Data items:
☆ ☆ ☆ ☆ ☆
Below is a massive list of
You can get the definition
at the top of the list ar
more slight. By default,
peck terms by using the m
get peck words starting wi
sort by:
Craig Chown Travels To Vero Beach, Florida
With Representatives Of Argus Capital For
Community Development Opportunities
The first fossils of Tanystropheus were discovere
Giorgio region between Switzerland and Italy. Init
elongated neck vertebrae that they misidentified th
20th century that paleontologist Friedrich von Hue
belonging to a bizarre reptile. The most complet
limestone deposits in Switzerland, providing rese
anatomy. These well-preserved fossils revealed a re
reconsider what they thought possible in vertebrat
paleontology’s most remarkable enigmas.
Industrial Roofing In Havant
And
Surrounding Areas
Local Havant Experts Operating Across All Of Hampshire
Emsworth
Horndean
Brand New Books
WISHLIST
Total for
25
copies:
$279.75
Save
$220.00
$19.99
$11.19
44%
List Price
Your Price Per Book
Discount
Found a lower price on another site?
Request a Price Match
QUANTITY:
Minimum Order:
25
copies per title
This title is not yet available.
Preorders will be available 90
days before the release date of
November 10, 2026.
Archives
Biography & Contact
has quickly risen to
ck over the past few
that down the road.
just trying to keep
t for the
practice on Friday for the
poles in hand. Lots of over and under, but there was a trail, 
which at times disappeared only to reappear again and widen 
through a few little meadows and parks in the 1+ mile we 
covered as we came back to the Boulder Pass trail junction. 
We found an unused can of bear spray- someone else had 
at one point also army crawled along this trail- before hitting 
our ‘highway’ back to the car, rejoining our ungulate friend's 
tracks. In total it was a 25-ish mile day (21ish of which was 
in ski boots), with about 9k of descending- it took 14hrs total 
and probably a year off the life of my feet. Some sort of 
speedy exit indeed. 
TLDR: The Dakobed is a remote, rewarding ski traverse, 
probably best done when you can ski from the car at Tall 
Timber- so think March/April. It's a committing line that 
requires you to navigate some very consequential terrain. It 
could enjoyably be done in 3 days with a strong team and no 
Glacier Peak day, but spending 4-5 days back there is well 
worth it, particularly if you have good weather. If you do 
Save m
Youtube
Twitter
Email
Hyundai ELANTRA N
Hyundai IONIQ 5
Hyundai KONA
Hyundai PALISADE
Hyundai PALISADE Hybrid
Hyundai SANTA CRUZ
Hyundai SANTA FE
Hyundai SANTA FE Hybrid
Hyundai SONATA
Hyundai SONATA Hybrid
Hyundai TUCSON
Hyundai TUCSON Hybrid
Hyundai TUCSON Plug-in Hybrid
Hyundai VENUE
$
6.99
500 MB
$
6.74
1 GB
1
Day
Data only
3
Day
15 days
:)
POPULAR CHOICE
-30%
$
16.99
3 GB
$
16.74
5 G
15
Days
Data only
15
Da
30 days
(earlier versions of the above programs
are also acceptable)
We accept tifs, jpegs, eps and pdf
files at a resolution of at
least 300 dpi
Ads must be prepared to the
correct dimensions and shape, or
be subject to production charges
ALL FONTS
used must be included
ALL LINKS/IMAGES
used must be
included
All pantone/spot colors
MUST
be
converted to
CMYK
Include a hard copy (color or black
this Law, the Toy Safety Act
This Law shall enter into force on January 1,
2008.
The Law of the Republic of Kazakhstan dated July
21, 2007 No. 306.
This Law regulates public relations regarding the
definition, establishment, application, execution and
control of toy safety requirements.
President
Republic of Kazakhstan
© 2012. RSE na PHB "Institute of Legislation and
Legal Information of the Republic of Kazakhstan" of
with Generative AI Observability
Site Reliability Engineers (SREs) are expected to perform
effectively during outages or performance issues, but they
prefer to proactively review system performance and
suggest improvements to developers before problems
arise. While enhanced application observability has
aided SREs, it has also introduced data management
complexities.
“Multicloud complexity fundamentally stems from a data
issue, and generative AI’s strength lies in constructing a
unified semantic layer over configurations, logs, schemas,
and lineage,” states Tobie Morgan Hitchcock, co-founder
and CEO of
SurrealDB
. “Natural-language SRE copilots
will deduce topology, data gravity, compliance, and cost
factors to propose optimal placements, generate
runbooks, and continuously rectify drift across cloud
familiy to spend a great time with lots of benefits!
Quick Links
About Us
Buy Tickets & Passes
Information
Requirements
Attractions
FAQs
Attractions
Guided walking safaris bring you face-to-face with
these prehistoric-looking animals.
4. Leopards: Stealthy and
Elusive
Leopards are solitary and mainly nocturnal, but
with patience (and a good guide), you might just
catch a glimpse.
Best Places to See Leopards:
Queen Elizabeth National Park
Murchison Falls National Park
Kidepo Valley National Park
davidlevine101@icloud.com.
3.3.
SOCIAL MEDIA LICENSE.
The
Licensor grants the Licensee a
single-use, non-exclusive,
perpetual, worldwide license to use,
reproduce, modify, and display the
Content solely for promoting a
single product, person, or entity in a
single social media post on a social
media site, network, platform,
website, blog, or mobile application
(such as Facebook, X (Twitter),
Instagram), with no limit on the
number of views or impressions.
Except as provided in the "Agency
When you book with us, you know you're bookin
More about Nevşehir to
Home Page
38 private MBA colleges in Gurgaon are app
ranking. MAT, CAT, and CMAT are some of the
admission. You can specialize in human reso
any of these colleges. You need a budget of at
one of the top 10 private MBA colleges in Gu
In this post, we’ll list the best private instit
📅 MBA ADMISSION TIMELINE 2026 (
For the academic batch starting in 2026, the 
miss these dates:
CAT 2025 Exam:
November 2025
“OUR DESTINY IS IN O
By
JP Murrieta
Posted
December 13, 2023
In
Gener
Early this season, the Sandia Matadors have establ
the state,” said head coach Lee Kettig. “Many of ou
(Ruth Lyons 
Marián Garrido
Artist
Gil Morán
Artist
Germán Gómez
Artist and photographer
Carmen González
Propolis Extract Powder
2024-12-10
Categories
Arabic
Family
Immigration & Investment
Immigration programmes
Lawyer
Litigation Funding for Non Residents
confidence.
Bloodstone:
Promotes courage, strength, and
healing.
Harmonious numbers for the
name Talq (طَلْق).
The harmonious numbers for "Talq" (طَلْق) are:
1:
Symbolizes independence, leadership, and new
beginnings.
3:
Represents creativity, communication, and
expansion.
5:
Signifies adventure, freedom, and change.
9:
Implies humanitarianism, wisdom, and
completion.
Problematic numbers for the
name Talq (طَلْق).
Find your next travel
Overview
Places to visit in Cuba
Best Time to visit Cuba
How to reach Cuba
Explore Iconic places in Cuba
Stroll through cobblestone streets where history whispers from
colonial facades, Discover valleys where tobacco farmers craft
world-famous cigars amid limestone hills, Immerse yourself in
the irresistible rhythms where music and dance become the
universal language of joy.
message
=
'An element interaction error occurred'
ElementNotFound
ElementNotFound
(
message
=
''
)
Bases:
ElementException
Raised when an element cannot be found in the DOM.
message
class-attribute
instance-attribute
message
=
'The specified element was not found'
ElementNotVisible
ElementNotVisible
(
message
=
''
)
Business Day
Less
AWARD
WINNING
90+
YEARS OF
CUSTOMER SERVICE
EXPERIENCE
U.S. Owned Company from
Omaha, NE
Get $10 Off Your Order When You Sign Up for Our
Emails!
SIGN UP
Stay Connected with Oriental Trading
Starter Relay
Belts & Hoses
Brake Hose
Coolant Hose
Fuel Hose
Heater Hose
☆ ☆ ☆ ☆ ☆
How to complete this task:
The lines in the entries above that carry the word "available" must be copied.

Worked solution:
This title is not yet available.
Preorders will be available 90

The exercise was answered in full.